British politicians suggest to scrap pensioner benefits to rebalance society
26 Apr 2019, 00:27 ( 1 Month ago)
A committee of House of Lords politicians said Thursday that benefits given to over 65s should be replaced with support for younger generations to deliver a fairer society.
According to the Intergenerational Fairness and Provision Committee, many pensioner households in Britain are now, on average, better off than their working age counterparts, both in terms of income after housing costs and overall household wealth, while young people were getting a raw deal in many areas.
The recommendation issued by the committee suggested an end to free bus travel and winter-fuel allowances for older people as well as the scrapping of television licences for the over 75s.

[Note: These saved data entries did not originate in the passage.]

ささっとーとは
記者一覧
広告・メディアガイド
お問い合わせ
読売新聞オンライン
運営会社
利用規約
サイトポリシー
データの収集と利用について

A triple-lock arrangement that has seen old-age pensions rise annually over inflation would also disappear, and older people who continue to work after the state retirement age would have to pay national insurance on their earnings.

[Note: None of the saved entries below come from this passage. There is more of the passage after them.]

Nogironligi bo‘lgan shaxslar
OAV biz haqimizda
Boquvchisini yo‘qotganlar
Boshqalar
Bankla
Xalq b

Lord True, chairman of the committee, said: "We found that intergenerational bonds are still strong, and the evidence suggested both young and older people recognise the contribution the other makes and the challenges they face.
"However, there is a risk that those connections could be undermined if the government does not get a grip on key issues such as access to housing, secure employment and fairness in tax and benefits."
The report has called on the government to take steps to deliver a fairer society by supporting younger people in the housing and employment market, and deliver better in-work training and lifelong learning to prepare the country for the coming 100-year lifespan.
The Centrer for Ageing Better warned against tinkering with existing benefits, saying pensioner poverty was increasing for the first time in a decade.
The national charity Age UK warned nearly a million older people in Britain were just one big bill away from financial disaster. It said government figures showed pensioner poverty numbers have increased, with two million pensioners now living in poverty and nearly a million saying they would be unable to pay an unexpected bill of 200 pounds.
Age UK director Caroline Abrahams said: "Young people may well need more help but we disagree that this should be at the expense of the older generation because this both underplays the extent of need among older people, and skates over the great difficulty of ensuring a targeted approach reaches those older people who are the most vulnerable."